Deux précisions méthodologiques s’imposent encore. Tout d’abord, il existe incontestablement une critique radicale de l’arme nucléaire en France. Toutefois, en dehors de quelques exceptions, cette critique évolue majoritairement (qu’on le regrette ou non) en dehors des grands canaux traditionnels du débat stratégique classique. Pour cette raison, nous avons décidé de ne pas les prendre en compte ici[7]. Ensuite, il nous faut formuler une remarque relative au découpage temporel de l’étude. Depuis la fin de la guerre froide, les principaux arbitrages concernant les armes nucléaires françaises ont été réalisés en trois périodes : 1) entre 1991 et 1994 avec des questions à l’orientation pour l’après-guerre froide ; 2) entre 1998 et 2000 avec des questions relatives à la crainte de la prolifération, notamment à la suite des essais de l’Inde et du Pakistan ; 3) depuis 2008 avec les débats entourant la publication d’un nouveau Livre blanc sur la Défense et la Sécurité nationale (2008) (Dumoulin 2006a, 2006b et 2009). Dans cette analyse, nous avons décidé de focaliser notre attention sur les deux premières périodes en cherchant à souligner l’existence d’une continuité dans le domaine de l’utilité attribuée à l’arme nucléaire.

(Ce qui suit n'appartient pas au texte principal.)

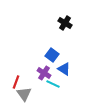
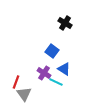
blue square: moved 4 px up
cyan line: moved 3 px right, 2 px up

I – La formation du cadre interprétatif stratégique

Les discussions relatives à l’utilité technique de l’arme nucléaire à la fin de la guerre froide n’apparaîtront pas ex nihilo. Elles se développeront en regard d’une première série de considérations plus anciennes en matière de stratégie nucléaire. Il existe donc un cadre interprétatif préalable, fondé sur l’expérience et des interactions anciennes, sur lequel les acteurs vont pouvoir s’appuyer pour débattre et prendre des décisions politiques (Goffmann 1974). Ce cadre contient l’idée selon laquelle l’arme nucléaire est utile pour la défense nationale[8]. Il est également responsable d’avoir fait de l’idée de dissuasion nucléaire une sorte de norme technique parmi les spécialistes de la défense française.

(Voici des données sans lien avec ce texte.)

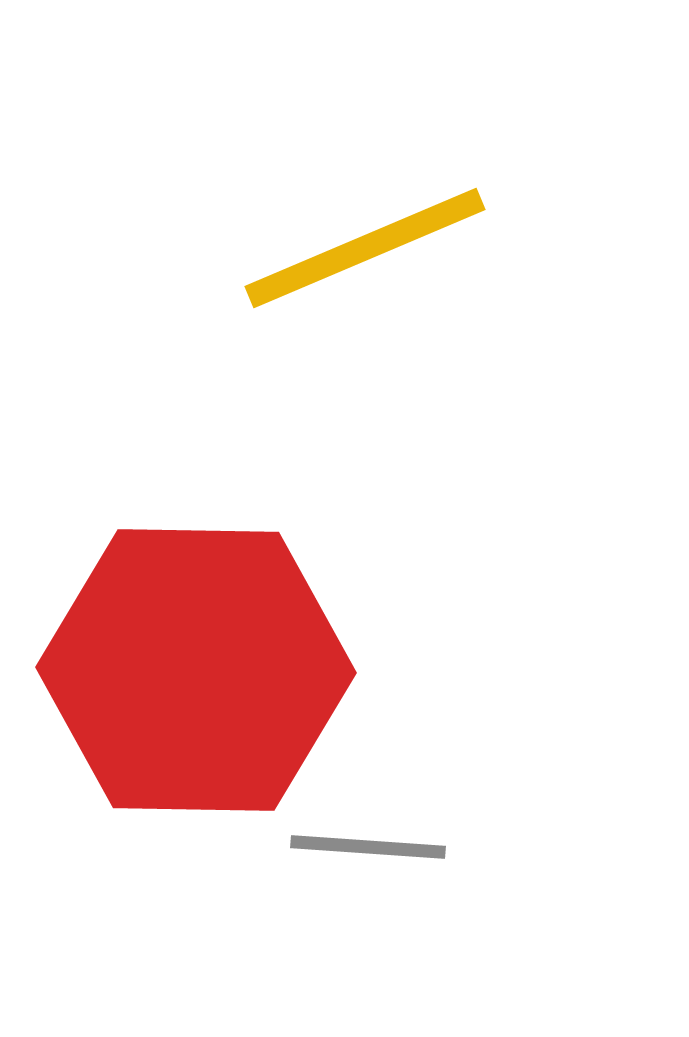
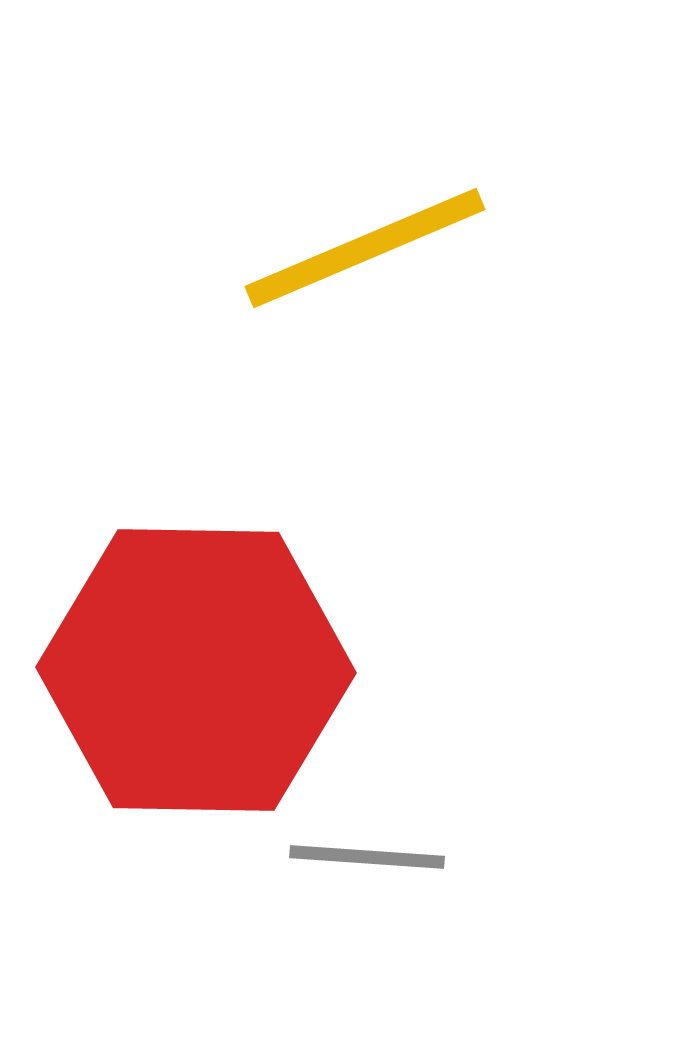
gray line: moved 1 px left, 10 px down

La construction de ce cadre stratégique repose d’abord sur un travail de mise en forme (ou de « mise en récit ») de la pensée stratégique nucléaire (Ricoeur 1983-1985). La pensée en question produit tout d’abord un savoir de type imaginaire (Adler 1992 : 107-109). Ce savoir n’est pas enraciné dans une expérience empiriquement observable ; il n’existe pas d’histoires de la guerre nucléaire comme il existe une histoire des batailles que les officiers peuvent disséquer. Ce savoir est plutôt élaboré par un travail de modélisation, plus ou moins formelle selon les auteurs, du comportement des personnes et des États. Souvent ils se structurent autour de deux pôles : l’acteur calculateur hyper rationnel ou l’acteur déterminé par sa culture (et considéré comme moins, peu ou non rationnel, mais jamais comme plus rationnel que les stratégistes français). Par ailleurs, ces modèles servent également à élaborer des scénarios tentant d’évaluer le futur. Dans l’ensemble, on a donc affaire à des constructions intellectuelles très abstraites. On notera aussi que c’est un savoir qui cherche la rupture par rapport au passé stratégique. Une pratique telle que la dissuasion, bien que largement associée au fait nucléaire, existe depuis bien avant ce dernier. Néanmoins, la majeure partie du corpus stratégique nucléaire ne prend pas (ou prend peu) appui sur des cas historiques, préférant généralement mettre en avant la nouveauté du phénomène. À cet égard, la modernité paraît être un synonyme de légitimité.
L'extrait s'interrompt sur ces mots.